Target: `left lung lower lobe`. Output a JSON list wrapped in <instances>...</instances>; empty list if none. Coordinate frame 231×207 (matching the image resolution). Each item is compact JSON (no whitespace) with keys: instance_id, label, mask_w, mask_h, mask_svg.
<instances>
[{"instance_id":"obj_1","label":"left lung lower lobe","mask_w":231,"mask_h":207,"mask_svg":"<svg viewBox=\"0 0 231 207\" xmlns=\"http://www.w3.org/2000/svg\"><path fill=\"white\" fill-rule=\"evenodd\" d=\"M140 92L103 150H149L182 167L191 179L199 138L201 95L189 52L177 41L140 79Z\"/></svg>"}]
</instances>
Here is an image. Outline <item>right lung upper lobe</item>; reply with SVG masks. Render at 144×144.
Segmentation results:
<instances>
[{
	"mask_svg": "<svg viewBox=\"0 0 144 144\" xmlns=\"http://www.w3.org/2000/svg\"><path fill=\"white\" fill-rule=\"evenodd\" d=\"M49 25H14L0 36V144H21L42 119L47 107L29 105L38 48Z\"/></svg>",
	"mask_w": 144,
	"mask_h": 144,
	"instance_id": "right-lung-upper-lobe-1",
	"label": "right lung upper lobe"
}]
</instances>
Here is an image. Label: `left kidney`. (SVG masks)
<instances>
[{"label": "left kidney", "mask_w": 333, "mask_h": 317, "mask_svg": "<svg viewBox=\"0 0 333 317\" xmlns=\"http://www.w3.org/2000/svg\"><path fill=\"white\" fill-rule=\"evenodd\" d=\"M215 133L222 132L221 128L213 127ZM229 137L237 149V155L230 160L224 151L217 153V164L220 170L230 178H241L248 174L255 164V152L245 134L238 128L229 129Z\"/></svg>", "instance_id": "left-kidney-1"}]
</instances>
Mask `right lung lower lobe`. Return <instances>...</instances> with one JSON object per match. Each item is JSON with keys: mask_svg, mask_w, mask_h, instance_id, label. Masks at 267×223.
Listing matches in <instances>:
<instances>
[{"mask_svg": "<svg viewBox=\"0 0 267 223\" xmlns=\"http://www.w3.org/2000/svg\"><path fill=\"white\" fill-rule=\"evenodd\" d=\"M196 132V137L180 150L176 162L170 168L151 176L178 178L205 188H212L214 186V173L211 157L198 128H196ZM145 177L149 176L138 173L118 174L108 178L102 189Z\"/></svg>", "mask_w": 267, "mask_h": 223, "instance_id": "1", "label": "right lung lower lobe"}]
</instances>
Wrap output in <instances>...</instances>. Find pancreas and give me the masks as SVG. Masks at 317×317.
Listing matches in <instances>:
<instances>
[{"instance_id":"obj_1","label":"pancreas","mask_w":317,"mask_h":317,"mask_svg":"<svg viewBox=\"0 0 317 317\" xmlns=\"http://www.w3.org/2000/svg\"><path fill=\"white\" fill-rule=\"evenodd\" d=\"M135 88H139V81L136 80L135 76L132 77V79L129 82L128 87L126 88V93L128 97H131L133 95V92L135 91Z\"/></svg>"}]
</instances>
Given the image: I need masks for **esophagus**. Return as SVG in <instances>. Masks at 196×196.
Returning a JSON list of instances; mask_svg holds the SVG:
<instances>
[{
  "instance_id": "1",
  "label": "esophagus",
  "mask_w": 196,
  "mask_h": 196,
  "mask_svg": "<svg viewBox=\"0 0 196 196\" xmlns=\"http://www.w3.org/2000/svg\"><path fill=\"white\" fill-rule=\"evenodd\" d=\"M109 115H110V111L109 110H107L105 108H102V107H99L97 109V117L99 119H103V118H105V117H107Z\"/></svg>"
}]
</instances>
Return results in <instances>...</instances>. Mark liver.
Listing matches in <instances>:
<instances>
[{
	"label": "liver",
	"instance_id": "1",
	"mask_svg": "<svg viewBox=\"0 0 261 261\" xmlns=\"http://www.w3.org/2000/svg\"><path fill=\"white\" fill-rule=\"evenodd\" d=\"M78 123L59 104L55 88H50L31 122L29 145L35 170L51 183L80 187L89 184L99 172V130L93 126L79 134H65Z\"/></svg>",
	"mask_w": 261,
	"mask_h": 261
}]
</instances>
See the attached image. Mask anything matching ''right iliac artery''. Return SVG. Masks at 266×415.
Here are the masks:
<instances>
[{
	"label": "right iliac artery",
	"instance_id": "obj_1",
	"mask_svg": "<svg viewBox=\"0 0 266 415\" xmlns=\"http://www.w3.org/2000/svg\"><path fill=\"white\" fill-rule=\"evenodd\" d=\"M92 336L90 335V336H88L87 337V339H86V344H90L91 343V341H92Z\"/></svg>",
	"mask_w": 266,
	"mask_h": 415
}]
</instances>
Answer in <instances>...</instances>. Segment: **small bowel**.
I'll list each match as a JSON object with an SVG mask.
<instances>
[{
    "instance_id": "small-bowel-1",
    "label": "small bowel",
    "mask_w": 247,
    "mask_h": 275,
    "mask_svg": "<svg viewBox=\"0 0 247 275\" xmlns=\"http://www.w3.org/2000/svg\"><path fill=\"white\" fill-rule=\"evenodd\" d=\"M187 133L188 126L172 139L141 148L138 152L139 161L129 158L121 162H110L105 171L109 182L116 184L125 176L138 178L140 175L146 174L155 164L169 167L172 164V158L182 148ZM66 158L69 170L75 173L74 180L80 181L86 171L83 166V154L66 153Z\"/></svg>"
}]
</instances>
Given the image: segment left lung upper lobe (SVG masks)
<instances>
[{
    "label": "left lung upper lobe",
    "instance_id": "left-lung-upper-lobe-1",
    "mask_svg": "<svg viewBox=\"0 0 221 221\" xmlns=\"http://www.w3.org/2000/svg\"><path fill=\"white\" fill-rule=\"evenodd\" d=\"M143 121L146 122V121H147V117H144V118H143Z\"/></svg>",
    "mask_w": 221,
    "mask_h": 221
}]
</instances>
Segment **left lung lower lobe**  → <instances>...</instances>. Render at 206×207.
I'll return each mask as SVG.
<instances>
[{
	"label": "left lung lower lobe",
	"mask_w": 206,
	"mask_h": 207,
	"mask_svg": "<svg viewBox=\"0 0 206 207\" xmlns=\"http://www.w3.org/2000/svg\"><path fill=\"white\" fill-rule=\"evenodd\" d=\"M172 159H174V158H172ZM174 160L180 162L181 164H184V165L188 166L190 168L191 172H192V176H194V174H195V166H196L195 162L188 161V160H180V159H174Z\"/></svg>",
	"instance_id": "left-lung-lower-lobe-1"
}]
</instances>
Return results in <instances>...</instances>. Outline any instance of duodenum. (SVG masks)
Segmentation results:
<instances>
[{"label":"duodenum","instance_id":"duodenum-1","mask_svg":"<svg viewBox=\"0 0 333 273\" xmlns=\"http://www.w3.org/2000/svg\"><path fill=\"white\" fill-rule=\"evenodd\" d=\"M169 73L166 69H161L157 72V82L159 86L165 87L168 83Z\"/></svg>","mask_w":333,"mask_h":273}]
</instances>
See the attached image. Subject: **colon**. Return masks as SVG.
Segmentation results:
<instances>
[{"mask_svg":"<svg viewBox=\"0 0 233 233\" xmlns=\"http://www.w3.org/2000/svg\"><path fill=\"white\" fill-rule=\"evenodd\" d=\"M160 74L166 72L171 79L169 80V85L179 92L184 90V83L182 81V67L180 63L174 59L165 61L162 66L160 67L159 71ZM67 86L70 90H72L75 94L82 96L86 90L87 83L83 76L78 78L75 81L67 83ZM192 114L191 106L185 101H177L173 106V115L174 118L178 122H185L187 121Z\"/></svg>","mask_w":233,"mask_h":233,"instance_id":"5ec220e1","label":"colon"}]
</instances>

┄┄┄┄┄┄┄┄┄┄┄┄┄┄┄┄┄┄┄┄

[Required work] Everything from the line that contains "Segment **left lung" through the final line of the listing is to be restated word for word, and nothing more.

[The completed task]
Segment **left lung lower lobe**  → <instances>...</instances>. Render at 206×207.
I'll return each mask as SVG.
<instances>
[{
	"label": "left lung lower lobe",
	"mask_w": 206,
	"mask_h": 207,
	"mask_svg": "<svg viewBox=\"0 0 206 207\" xmlns=\"http://www.w3.org/2000/svg\"><path fill=\"white\" fill-rule=\"evenodd\" d=\"M172 159H174V158H172ZM174 160L180 162L181 164H184V165L188 166L190 168L191 172H192V176H194V174H195V166H196L195 162L188 161V160H180V159H174Z\"/></svg>",
	"instance_id": "left-lung-lower-lobe-1"
}]
</instances>
Return results in <instances>...</instances>. Outline any instance of duodenum. (SVG masks)
Segmentation results:
<instances>
[{"label":"duodenum","instance_id":"duodenum-1","mask_svg":"<svg viewBox=\"0 0 333 273\" xmlns=\"http://www.w3.org/2000/svg\"><path fill=\"white\" fill-rule=\"evenodd\" d=\"M169 73L166 69H161L157 72V82L159 86L165 87L168 83Z\"/></svg>","mask_w":333,"mask_h":273}]
</instances>
See the attached image. Subject: **colon**. Return masks as SVG.
Segmentation results:
<instances>
[{"mask_svg":"<svg viewBox=\"0 0 233 233\" xmlns=\"http://www.w3.org/2000/svg\"><path fill=\"white\" fill-rule=\"evenodd\" d=\"M160 74L166 72L171 79L169 80V85L179 92L184 90V83L182 81V67L180 63L174 59L165 61L162 66L160 67L159 71ZM67 86L70 90H72L75 94L82 96L86 90L87 83L83 76L78 78L75 81L67 83ZM192 114L191 106L185 101H177L173 106V115L174 118L178 122H185L187 121Z\"/></svg>","mask_w":233,"mask_h":233,"instance_id":"5ec220e1","label":"colon"}]
</instances>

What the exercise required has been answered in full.